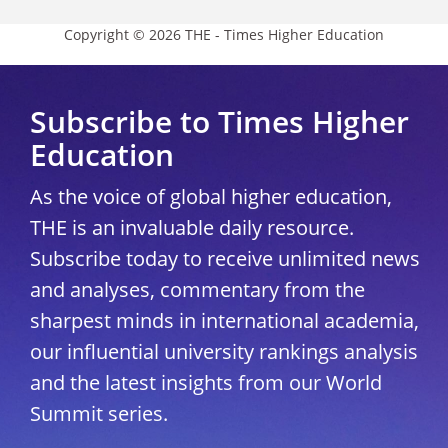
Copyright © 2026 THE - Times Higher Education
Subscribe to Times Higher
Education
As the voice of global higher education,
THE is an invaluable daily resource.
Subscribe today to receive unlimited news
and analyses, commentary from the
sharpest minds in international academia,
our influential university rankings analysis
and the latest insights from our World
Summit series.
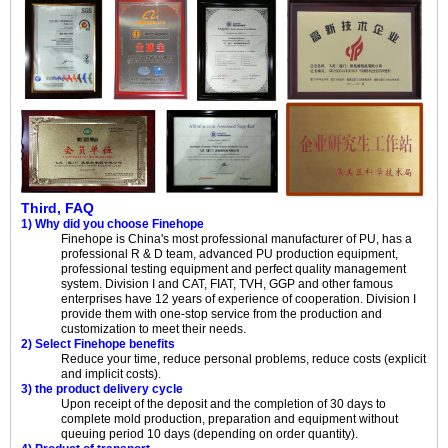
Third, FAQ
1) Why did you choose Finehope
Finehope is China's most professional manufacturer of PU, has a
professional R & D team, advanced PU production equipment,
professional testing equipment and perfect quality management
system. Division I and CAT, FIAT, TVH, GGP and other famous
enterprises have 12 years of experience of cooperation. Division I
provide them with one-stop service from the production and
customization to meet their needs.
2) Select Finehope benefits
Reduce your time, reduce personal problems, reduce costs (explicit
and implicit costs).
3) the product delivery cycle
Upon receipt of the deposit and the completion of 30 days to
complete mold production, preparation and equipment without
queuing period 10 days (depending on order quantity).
※ ※ ※
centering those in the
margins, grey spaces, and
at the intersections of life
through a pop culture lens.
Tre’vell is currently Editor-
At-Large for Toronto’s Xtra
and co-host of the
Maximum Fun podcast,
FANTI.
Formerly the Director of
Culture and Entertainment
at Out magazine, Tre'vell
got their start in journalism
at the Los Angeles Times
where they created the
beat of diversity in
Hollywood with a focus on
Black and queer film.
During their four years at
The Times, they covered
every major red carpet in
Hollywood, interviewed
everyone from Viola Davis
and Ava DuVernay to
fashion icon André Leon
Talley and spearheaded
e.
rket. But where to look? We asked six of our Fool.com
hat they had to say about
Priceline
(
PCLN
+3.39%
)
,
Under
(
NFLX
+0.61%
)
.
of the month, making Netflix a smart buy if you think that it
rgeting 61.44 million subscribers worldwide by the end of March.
※ ※ ※
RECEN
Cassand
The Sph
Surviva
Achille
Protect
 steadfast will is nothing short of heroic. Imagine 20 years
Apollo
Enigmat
※ ※ ※
Exercise: Please give back, exactly as it stands above, the stretch from the line with "Finehope is China's" through the line with "customization to meet their needs.", and no line outside it.

Task result:
Finehope is China's most professional manufacturer of PU, has a
professional R & D team, advanced PU production equipment,
professional testing equipment and perfect quality management
system. Division I and CAT, FIAT, TVH, GGP and other famous
enterprises have 12 years of experience of cooperation. Division I
provide them with one-stop service from the production and
customization to meet their needs.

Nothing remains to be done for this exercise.